图1. 两个类别,一个来自长尾数据集(本例为iNaturalist 2017 [40])的头部,一个来自尾部,样本数量差异巨大。在这些样本上训练的模型会偏向主导类别(黑色实线)。基于逆类别频率重新加权损失函数通常在高度类别不平衡的真实数据上表现不佳(红色虚线)。本文提出一个理论框架,通过考虑数据重叠来量化有效样本数量。设计了一个类别平衡项,通过逆有效样本数量对损失函数重新加权。实验表明,使用提出的类别平衡损失(蓝色虚线)训练时,模型性能可以得到提升。
Abstract
With the rapid increase of large-scale, real-world datasets, it becomes critical to address the problem of long-tailed data distribution (i.e., a few classes account for most of the data, while most classes are under-represented). Existing solutions typically adopt class re-balancing strategies such as re-sampling and re-weighting based on the number of observations for each class. In this work, we argue that as the number of samples increases, the additional benefit of a newly added data point will diminish. We introduce a novel theoretical framework to measure data overlap by associating with each sample a small neighboring region rather than a single point. The effective number of samples is defined as the volume of samples and can be calculated by a simple formula (1−β^n)/(1−β), where n is the number of samples and β ∈ [0, 1) is a hyperparameter. We design a re-weighting scheme that uses the effective number of samples for each class to re-balance the loss, thereby yielding a class-balanced loss. Comprehensive experiments are conducted on artificially induced long-tailed CIFAR datasets and large-scale datasets including ImageNet and iNaturalist. Our results show that when trained with the proposed class-balanced loss, the network is able to achieve significant performance gains on long-tailed datasets.

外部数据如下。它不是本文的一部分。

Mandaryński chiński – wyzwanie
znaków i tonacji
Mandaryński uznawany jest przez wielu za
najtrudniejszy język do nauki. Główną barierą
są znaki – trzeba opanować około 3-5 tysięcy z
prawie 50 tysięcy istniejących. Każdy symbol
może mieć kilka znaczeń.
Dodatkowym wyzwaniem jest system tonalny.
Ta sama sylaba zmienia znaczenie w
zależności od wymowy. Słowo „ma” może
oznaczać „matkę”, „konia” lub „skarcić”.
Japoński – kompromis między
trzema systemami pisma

随着大规模真实数据集的快速增长,解决长尾数据分布问题(即少数类别占据大部分数据,而多数类别样本不足)变得至关重要。现有方案通常采用类别重平衡策略,如基于每类样本数量的重采样和重加权。
本文认为随着样本数量增加,新增数据点带来的边际收益会递减。
本文提出新颖的理论框架,通过将每个样本关联到一个小邻域而非单点来度量数据重叠。有效样本数量定义为样本体积,可通过简单公式(1−β^n)/(1−β)计算,其中n为样本数,β∈[0,1)是超参数。本文设计了重加权方案,利用每类的有效样本数量来重新平衡损失,从而得到类别平衡损失。
在人工构建的长尾CIFAR数据集和包括ImageNet、iNaturalist在内的大规模数据集上进行了全面实验。结果表明,使用提出的类别平衡损失训练时,网络能在长尾数据集上取得显著性能提升。
Introduction
The recent success of deep Convolutional Neural Networks (CNNs) for visual recognition [25, 36, 37, 16] owes much to the availability of large-scale, real-world annotated datasets [7, 27, 48, 40]. In contrast with commonly used visual recognition datasets (e.g., CIFAR [24, 39], ImageNet ILSVRC 2012 [7, 33] and CUB-200 Birds [42]) that exhibit roughly uniform distributions of class labels, real-world datasets have skewed [21] distributions, with a long-tail: a few dominant classes claim most of the examples, while most of the other classes are represented by relatively few examples. CNNs trained on such data perform poorly for weakly represented classes [19, 15, 41, 4].

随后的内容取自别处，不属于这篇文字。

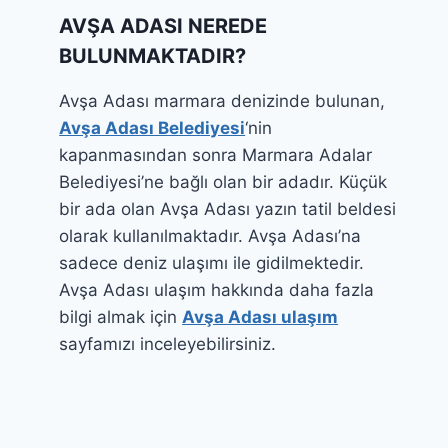
AVŞA ADASI NEREDE
BULUNMAKTADIR?
Avşa Adası marmara denizinde bulunan,
Avşa Adası Belediyesi
‘nin
kapanmasından sonra Marmara Adalar
Belediyesi’ne bağlı olan bir adadır. Küçük
bir ada olan Avşa Adası yazın tatil beldesi
olarak kullanılmaktadır. Avşa Adası’na
sadece deniz ulaşımı ile gidilmektedir.
Avşa Adası ulaşım hakkında daha fazla
bilgi almak için
Avşa Adası ulaşım
sayfamızı inceleyebilirsiniz.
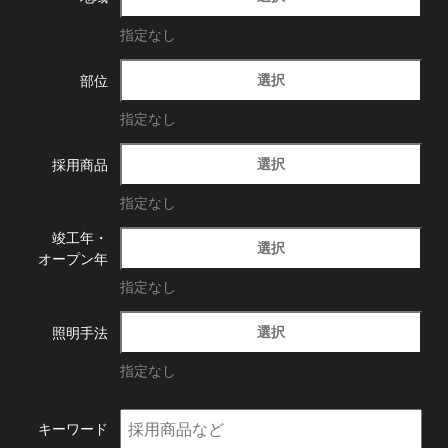
指定なし
選択
部位
指定なし
選択
採用商品
指定なし
竣工年・
選択
オープン年
指定なし
選択
照明手法
指定なし
キーワード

A number of recent studies have aimed to alleviate the challenge of long-tailed training data [3, 31, 17, 41, 43, 12, 47, 44]. In general, there are two strategies: re-sampling and cost-sensitive re-weighting. In re-sampling, the number of examples is directly adjusted by over-sampling (adding repetitive data) for the minor class or under-sampling (removing data) for the major class, or both. In cost-sensitive re-weighting, we influence the loss function by assigning relatively higher costs to examples from minor classes. In the context of deep feature representation learning using CNNs, re-sampling may either introduce large amounts of duplicated samples, which slows down the training and makes the model susceptible to overfitting when oversampling, or discard valuable examples that are important for feature learning when under-sampling. Due to these disadvantages of applying re-sampling for CNN training, the present work focuses on re-weighting approaches, namely, how to design a better class-balanced loss.

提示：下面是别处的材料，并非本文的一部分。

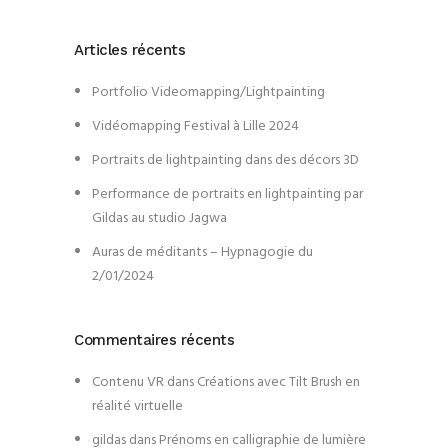
Articles récents
Portfolio Videomapping/Lightpainting
Vidéomapping Festival à Lille 2024
Portraits de lightpainting dans des décors 3D
Performance de portraits en lightpainting par
Gildas au studio Jagwa
Auras de méditants – Hypnagogie du
2/01/2024
Commentaires récents
Contenu VR
dans
Créations avec Tilt Brush en
réalité virtuelle
gildas
dans
Prénoms en calligraphie de lumière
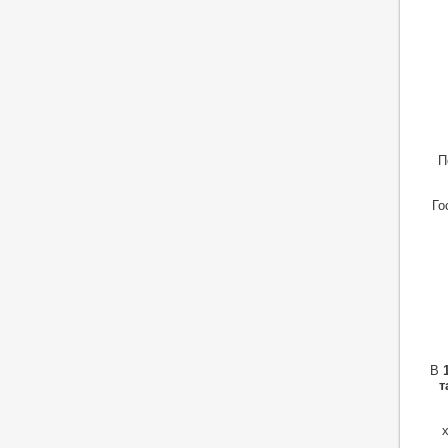
П
Го
В
т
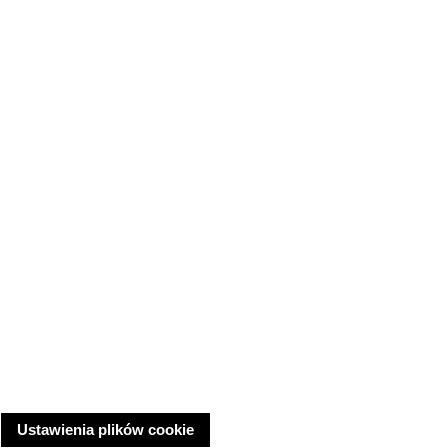
Ustawienia plików cookie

深度卷积神经网络(CNN)在视觉识别中的成功很大程度上得益于大规模真实标注数据集。与常用视觉数据集的均匀类别分布不同,真实数据集具有偏态分布,呈现长尾特征:少数主导类别包含大多数样本,而其他多数类别样本稀少。在此类数据上训练的CNN对低代表性类别表现不佳。
近期多项研究致力于缓解长尾训练数据的挑战。主要策略分为重采样和代价敏感重加权。重采样通过为少数类过采样(添加重复数据)或对多数类欠采样(删除数据)来直接调整样本数量。代价敏感重加权则通过给少数类样本分配更高代价来影响损失函数。在CNN深度特征学习场景中,重采样可能引入大量重复样本导致训练速度下降和过拟合(过采样时),或丢失对特征学习至关重要的有价值样本(欠采样时)。鉴于重采样在CNN训练中的这些缺陷,本研究聚焦于重加权方法,即如何设计更好的类别平衡损失。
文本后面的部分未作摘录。